The International Agency for Research on Cancer (IARC) is part of the World Health Organisation, which is part of the United Nations, but it is really its own agency that shares little in common with WHO. Whereas WHO wants to save lives, IARC has taken to using statistics to scaremonger trace chemicals by conflating hazard and risk. So if high doses, 10,000 exposures of a chemical all at once, might be linked to cancer by looking at statistics, their flawed methodology, where five orders of magnitude are considered equal, will cause them to declare even 1 exposure a hazard. 

And though they do not calculate risk, they frequently talk about risk in their media kits for journalists, which leads to confusion in media and therefore the public.

Though they were once vital to searching for carcinogens, in recent years they have been taken over by activists such as Dr. Chris Portier, who works for trial lawyers and environmental groups opposed to the chemicals he is convincing them to declare hazardous. And their impact has been just what was hoped for in having activists work their way up the ranks: In 1986, California abdicated its decision-making under Proposition 65 to IARC, back when IARC was finding carcinogens rather than creating scares. Now that body has 900 compounds they say we all need to be worried about and Prop 65 labels are on everything activists sought. But they have become a joke to the public and they are costing the public a fortune in nuisance lawsuits against things like common herbicides and coffee.

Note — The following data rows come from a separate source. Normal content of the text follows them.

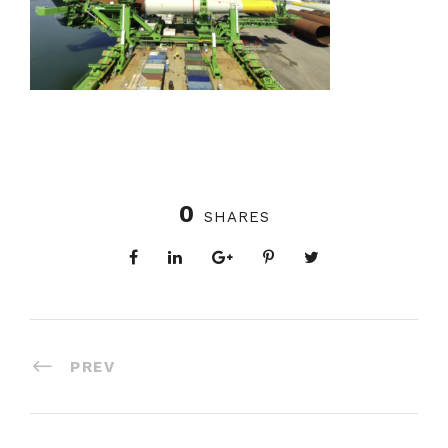
0
SHARES
PREV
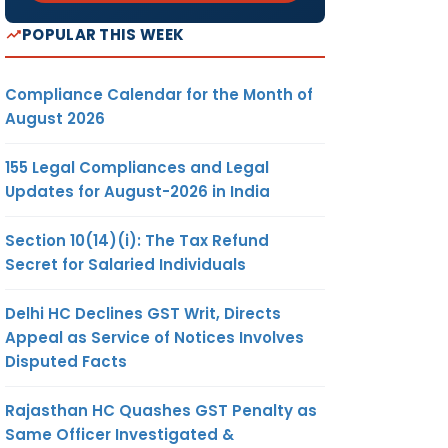
POPULAR THIS WEEK
Compliance Calendar for the Month of
August 2026
155 Legal Compliances and Legal
Updates for August-2026 in India
Section 10(14)(i): The Tax Refund
Secret for Salaried Individuals
Delhi HC Declines GST Writ, Directs
Appeal as Service of Notices Involves
Disputed Facts
Rajasthan HC Quashes GST Penalty as
Same Officer Investigated &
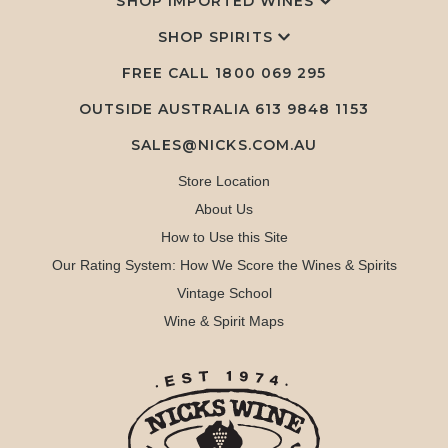
SHOP IMPORTED WINES
SHOP SPIRITS
FREE CALL
1800 069 295
OUTSIDE AUSTRALIA 613 9848 1153
SALES@NICKS.COM.AU
Store Location
About Us
How to Use this Site
Our Rating System: How We Score the Wines & Spirits
Vintage School
Wine & Spirit Maps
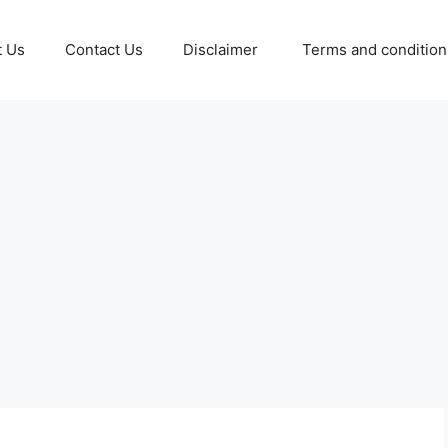
t Us
Contact Us
Disclaimer
Terms and conditio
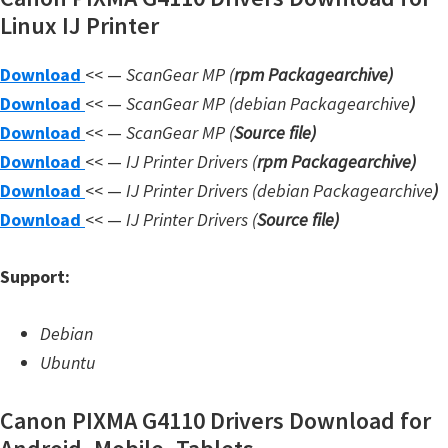
Linux IJ Printer
W
i
Download
<< —
ScanGear MP (
rpm Packagearchive)
n
Download
<< —
ScanGear MP (debian Packagearchive
)
d
Download
<< —
ScanGear MP (
Source file
)
o
Download
<< —
IJ Printer Drivers
(
rpm Packagearchive)
w
Download
<< —
IJ Printer Drivers
(debian Packagearchive
)
s
Download
<< —
IJ Printer Drivers
(
Source file
)
,
L
Support:
i
n
Debian
u
Ubuntu
x
a
Canon PIXMA G4110 Drivers Download for
n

The U.S. Congress is no longer laughing. Owing to recent gambits by IARC activists, the House Committee on Appropriations has retaliated and withheld funding for IARC. The rogue agency claiming the weedkiller glyphosate was “probably carcinogenic in humans” based on statistics in hand-picked epidemiology papers, in defiance of every other expert body from the U.S. Environmental Protection Agency and the European Food Safety Authority, and that may have been the last straw.

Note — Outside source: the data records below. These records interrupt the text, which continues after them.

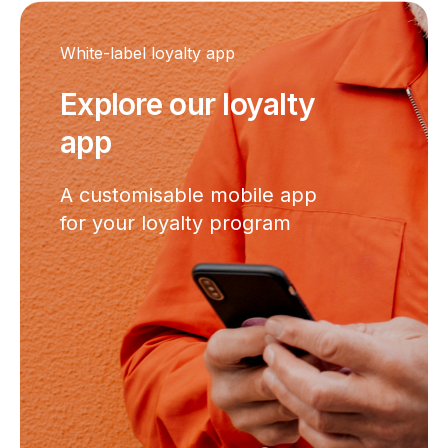
White-label loyalty app
Explore our loyalty
app
A customisable mobile app
for your loyalty program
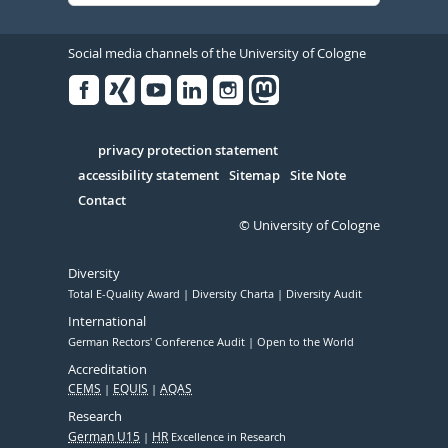
Social media channels of the University of Cologne
Facebook
Xing
Youtube
Linked
Instagram
in
Serivce
privacy protection statement
accessibility statement
Sitemap
Site Note
Contact
© University of Cologne
Diversity
Total E-Quality Award
Diversity Charta
Diversity Audit
International
German Rectors' Conference Audit
Open to the World
Accreditation
CEMS
EQUIS
AQAS
Research
German U15
HR
Excellence in Research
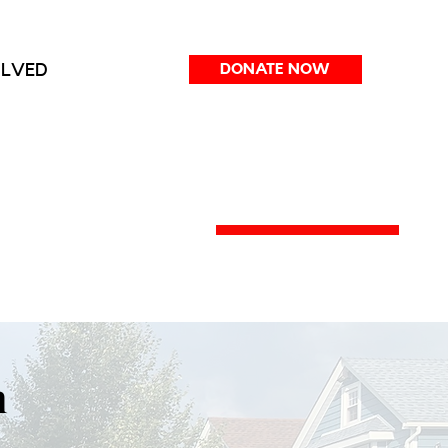
OLVED
DONATE NOW
m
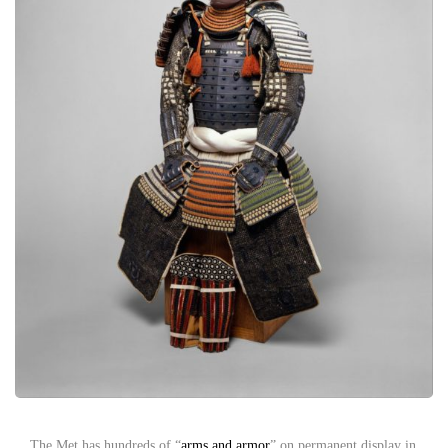
The Met has hundreds of “
arms and armor
” on permanent display in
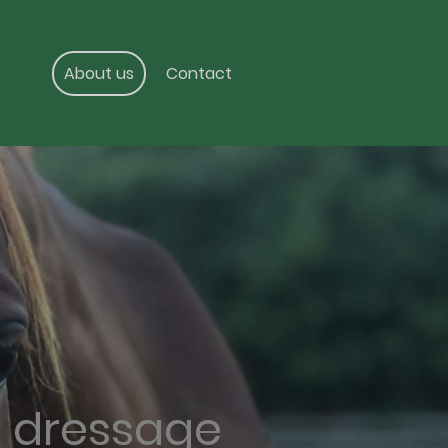
About us
Contact
g dressage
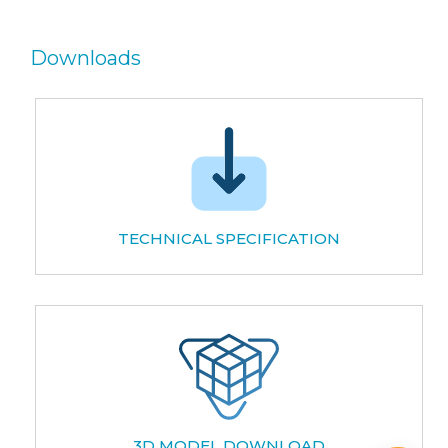
Downloads
TECHNICAL SPECIFICATION
3D MODEL DOWNLOAD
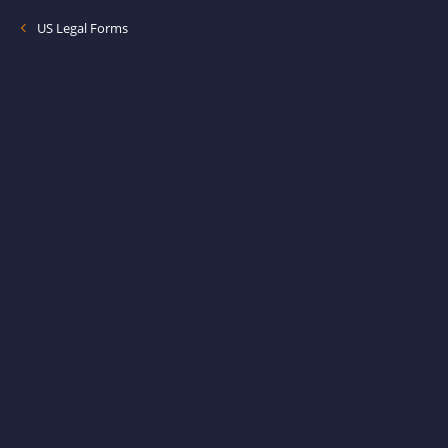
US Legal Forms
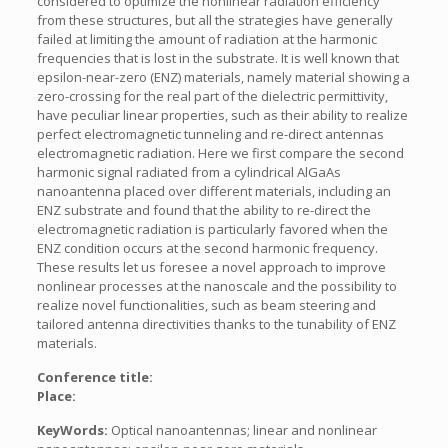
considered to optimize the nonlinear radiation efficiency
from these structures, but all the strategies have generally
failed at limiting the amount of radiation at the harmonic
frequencies that is lost in the substrate. It is well known that
epsilon-near-zero (ENZ) materials, namely material showing a
zero-crossing for the real part of the dielectric permittivity,
have peculiar linear properties, such as their ability to realize
perfect electromagnetic tunneling and re-direct antennas
electromagnetic radiation. Here we first compare the second
harmonic signal radiated from a cylindrical AlGaAs
nanoantenna placed over different materials, including an
ENZ substrate and found that the ability to re-direct the
electromagnetic radiation is particularly favored when the
ENZ condition occurs at the second harmonic frequency.
These results let us foresee a novel approach to improve
nonlinear processes at the nanoscale and the possibility to
realize novel functionalities, such as beam steering and
tailored antenna directivities thanks to the tunability of ENZ
materials.
Conference title:
Place:
KeyWords:
Optical nanoantennas; linear and nonlinear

They claimed they had “sufficient evidence” in animals and limited evidence for non-Hodgkin lymphoma in humans, which was a slap in the face to experts in Europe and America, because it suggested 17 statisticians, chaired by Aaron Blair, a retired NCI epidemiologist, found something no one in biology, chemistry, or toxicology could.

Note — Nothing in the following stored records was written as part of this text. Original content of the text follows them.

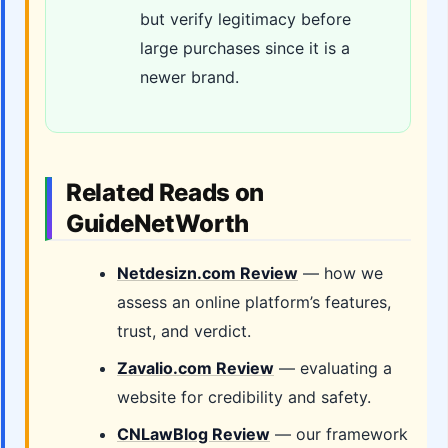
but verify legitimacy before
large purchases since it is a
newer brand.
Related Reads on
GuideNetWorth
Netdesizn.com Review
— how we
assess an online platform’s features,
trust, and verdict.
Zavalio.com Review
— evaluating a
website for credibility and safety.
CNLawBlog Review
— our framework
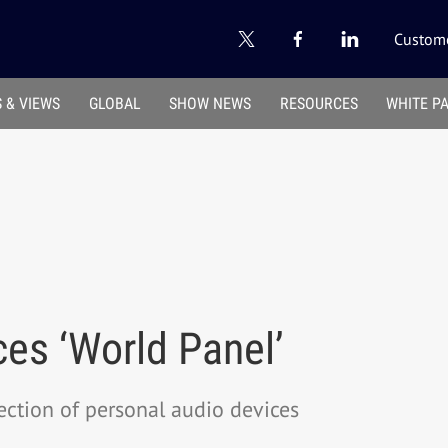
Custome
 & VIEWS
GLOBAL
SHOW NEWS
RESOURCES
WHITE P
es ‘World Panel’
nection of personal audio devices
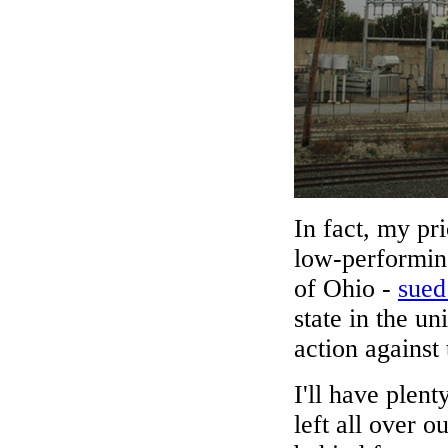
In fact, my pri
low-performing
of Ohio -
sued
state in the u
action against
I'll have plen
left all over 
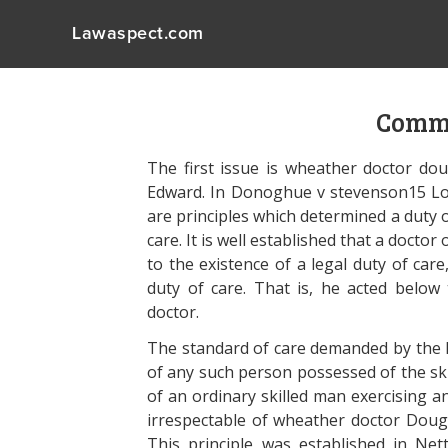
Lawaspect.com
Commo
The first issue is wheather doctor do
Edward. In Donoghue v stevenson15 Lord
are principles which determined a duty o
care. It is well established that a doctor 
to the existence of a legal duty of car
duty of care. That is, he acted below
doctor.
The standard of care demanded by the la
of any such person possessed of the ski
of an ordinary skilled man exercising an
irrespectable of wheather doctor Dougie 
This principle was established in Net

As a result, expensive court cases are being fought now. Though IARC is only losing $2 million - that is a scant 0.1% of environmental coffers just in the US, it can easily be replaced - it is a vote of no-confidence by the US Congress, which means pressure will be on for California to hold a new voter initiative to replace Prop 65 with guidelines that uses more than statistics, and incorporate actual assessments of risk instead.